- _WHAT THE EXERCISE ASKS_: Go through the entries below and collect each line with the string "November" in it.

· · · ·

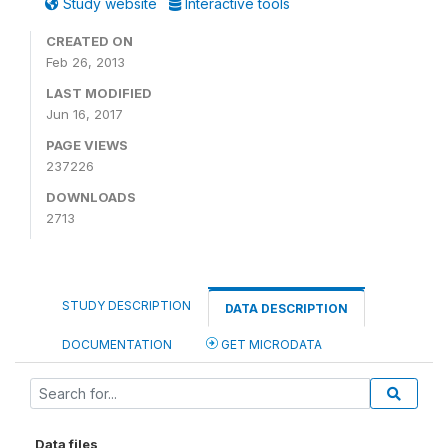
Study website
Interactive tools
CREATED ON
Feb 26, 2013
LAST MODIFIED
Jun 16, 2017
PAGE VIEWS
237226
DOWNLOADS
2713
STUDY DESCRIPTION
DATA DESCRIPTION
DOCUMENTATION
GET MICRODATA
Data files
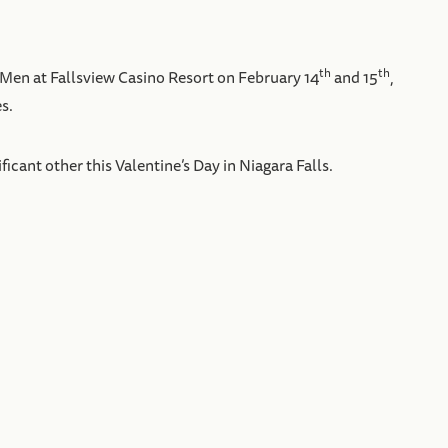
th
th
 Men at Fallsview Casino Resort on February 14
and 15
,
s.
ant other this Valentine’s Day in Niagara Falls.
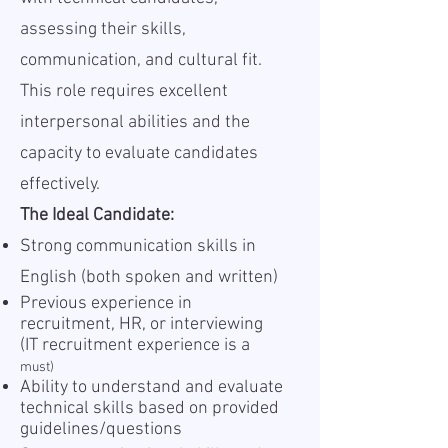
assessing their skills,
communication, and cultural fit.
This role requires excellent
interpersonal abilities and the
capacity to evaluate candidates
effectively.
The Ideal Candidate:
Strong communication skills in
English (both spoken and written)
Previous experience in
recruitment, HR, or interviewing
(IT recruitment experience is a
must)
Ability to understand and evaluate
technical skills based on provided
guidelines/questions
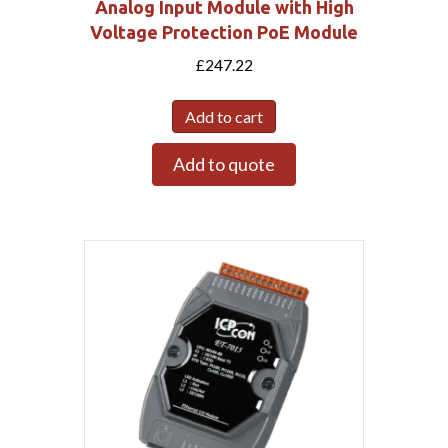
Analog Input Module with High
Voltage Protection PoE Module
£
247.22
Add to cart
Add to quote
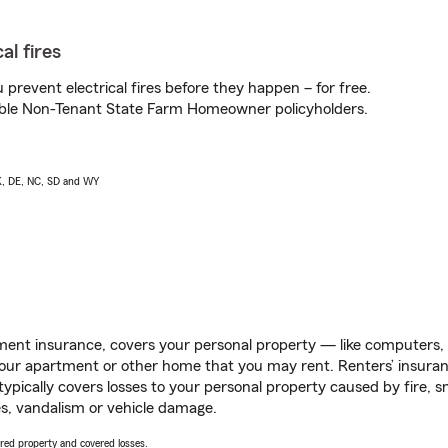
al fires
prevent electrical fires before they happen – for free.
igible Non-Tenant State Farm Homeowner policyholders.
AK, DE, NC, SD and WY
ent insurance, covers your personal property — like computers, TV
our apartment or other home that you may rent. Renters’ insura
 typically covers losses to your personal property caused by fire
s, vandalism or vehicle damage.
vered property and covered losses.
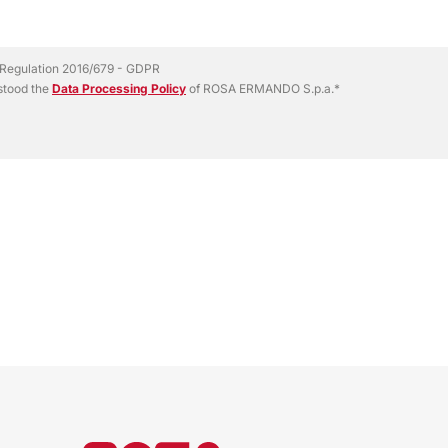
EU Regulation 2016/679 - GDPR
rstood the
Data Processing Policy
of ROSA ERMANDO S.p.a.*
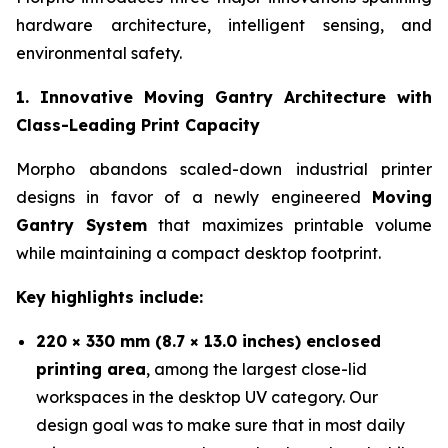
hardware architecture, intelligent sensing, and
environmental safety.
1. Innovative Moving Gantry Architecture with
Class-Leading Print Capacity
Morpho abandons scaled-down industrial printer
designs in favor of a newly engineered
Moving
Gantry System
that maximizes printable volume
while maintaining a compact desktop footprint.
Key highlights include:
220 × 330 mm (8.7 × 13.0 inches) enclosed
printing area
, among the largest close-lid
workspaces in the desktop UV category. Our
design goal was to make sure that in most daily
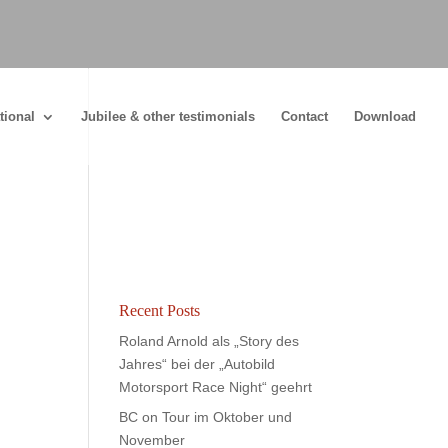
tional
Jubilee & other testimonials
Contact
Download
Recent Posts
Roland Arnold als „Story des
Jahres“ bei der „Autobild
Motorsport Race Night“ geehrt
BC on Tour im Oktober und
November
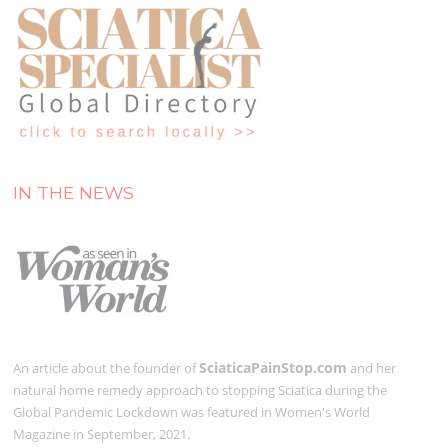
IN THE NEWS
SciaticaPainStop.com
An article about the founder of
and her
natural home remedy approach to stopping Sciatica during the
Global Pandemic Lockdown was featured in Women's World
Magazine in September, 2021.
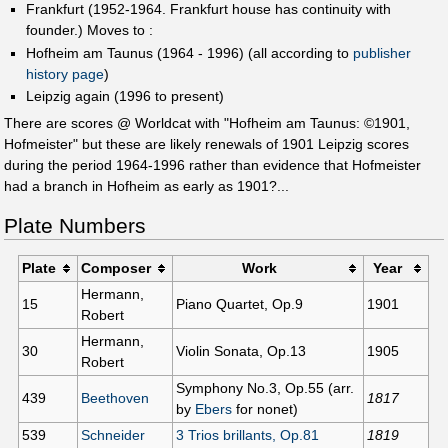
Frankfurt (1952-1964. Frankfurt house has continuity with
founder.) Moves to :
Hofheim am Taunus (1964 - 1996) (all according to
publisher
history page
)
Leipzig again (1996 to present)
There are scores @ Worldcat with "Hofheim am Taunus: ©1901,
Hofmeister" but these are likely renewals of 1901 Leipzig scores
during the period 1964-1996 rather than evidence that Hofmeister
had a branch in Hofheim as early as 1901?...
Plate Numbers
Plate
Composer
Work
Year
Hermann,
15
Piano Quartet, Op.9
1901
Robert
Hermann,
30
Violin Sonata, Op.13
1905
Robert
Symphony No.3, Op.55 (arr.
439
Beethoven
1817
by
Ebers
for nonet)
539
Schneider
3 Trios brillants, Op.81
1819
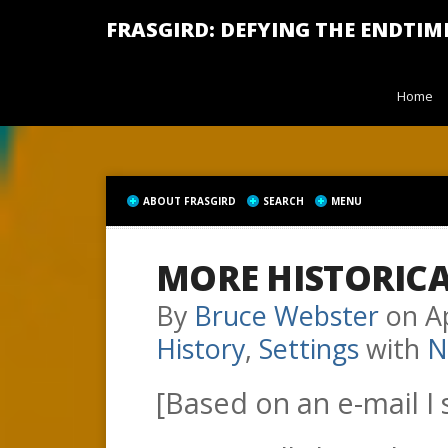
FRASGIRD: DEFYING THE ENDTIM
Home
ABOUT FRASGIRD
SEARCH
MENU
MORE HISTORIC
By
Bruce Webster
on
A
History
,
Settings
with
N
[Based on an e-mail I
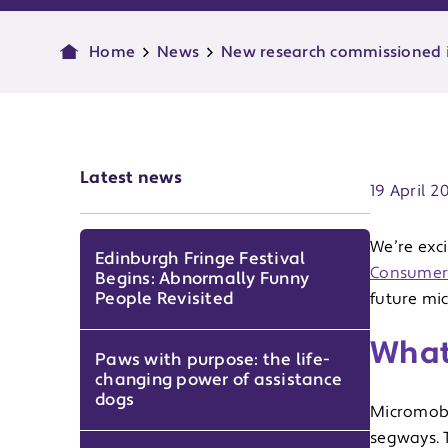
Home
News
New research commissioned i
Publish d
Latest news
19 April 2
We’re exc
Edinburgh Fringe Festival
Consumers
Begins: Abnormally Funny
People Revisited
future mic
What
Paws with purpose: the life-
changing power of assistance
dogs
Micromobil
segways. T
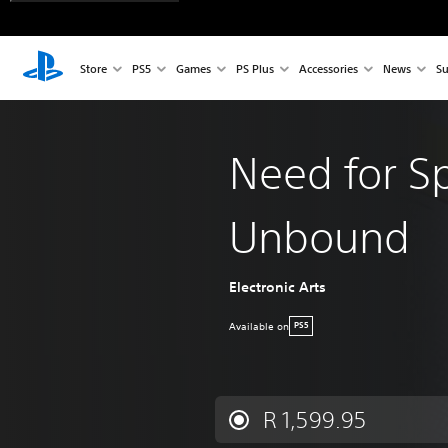
Store
PS5
Games
PS Plus
Accessories
News
Su
Need for S
Unbound
Electronic Arts
Available on
PS5
R 1,599.95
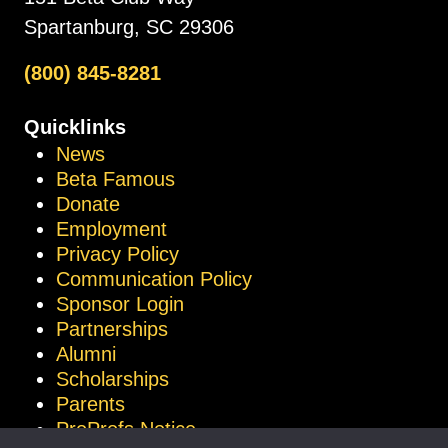
Spartanburg, SC 29306
(800) 845-8281
Quicklinks
News
Beta Famous
Donate
Employment
Privacy Policy
Communication Policy
Sponsor Login
Partnerships
Alumni
Scholarships
Parents
ProProfs Notice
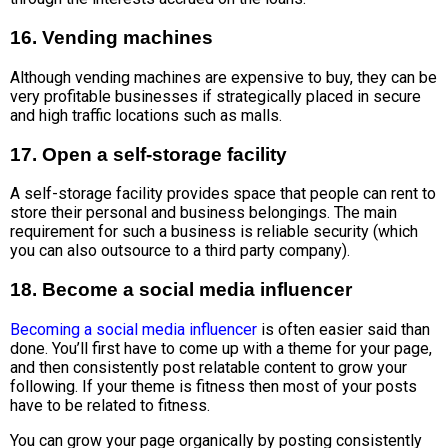
16. Vending machines
Although vending machines are expensive to buy, they can be
very profitable businesses if strategically placed in secure
and high traffic locations such as malls.
17. Open a self-storage facility
A self-storage facility provides space that people can rent to
store their personal and business belongings. The main
requirement for such a business is reliable security (which
you can also outsource to a third party company).
18. Become a social media influencer
Becoming a social media influencer
is often easier said than
done. You’ll first have to come up with a theme for your page,
and then consistently post relatable content to grow your
following. If your theme is fitness then most of your posts
have to be related to fitness.
You can grow your page organically by posting consistently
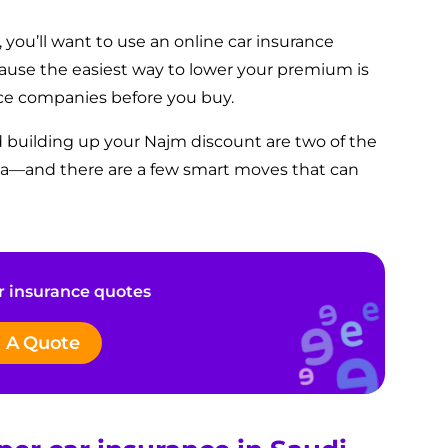
 you’ll want to use an online car insurance
cause
the easiest way to lower your premium is
ce companies before you buy.
d building up your Najm discount are two of the
bia—and there are a few smart moves that can
 insurance quotes
 A Quote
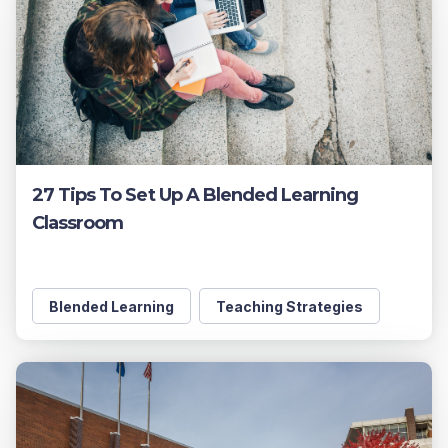
27 Tips To Set Up A Blended Learning
Classroom
Blended Learning
Teaching Strategies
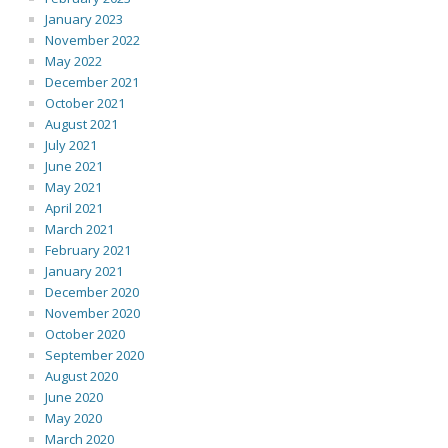
January 2023
November 2022
May 2022
December 2021
October 2021
August 2021
July 2021
June 2021
May 2021
April 2021
March 2021
February 2021
January 2021
December 2020
November 2020
October 2020
September 2020
August 2020
June 2020
May 2020
March 2020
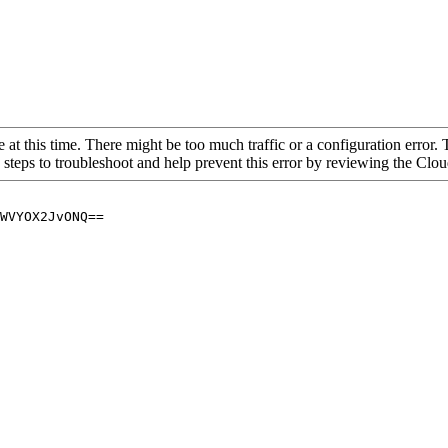
 at this time. There might be too much traffic or a configuration error. 
 steps to troubleshoot and help prevent this error by reviewing the Cl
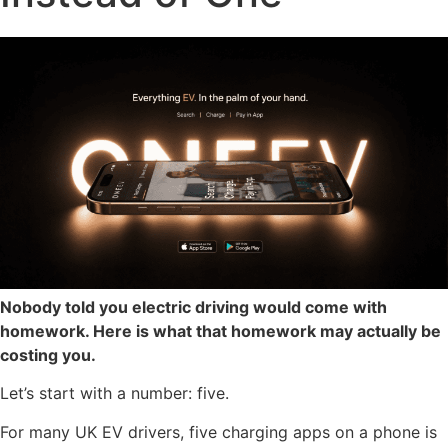
Nobody told you electric driving would come with
homework. Here is what that homework may actually be
costing you.
Let’s start with a number: five.
For many UK EV drivers, five charging apps on a phone is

· · · ·

- _SOLVED PROBLEM_:
November
November 2022
November 2020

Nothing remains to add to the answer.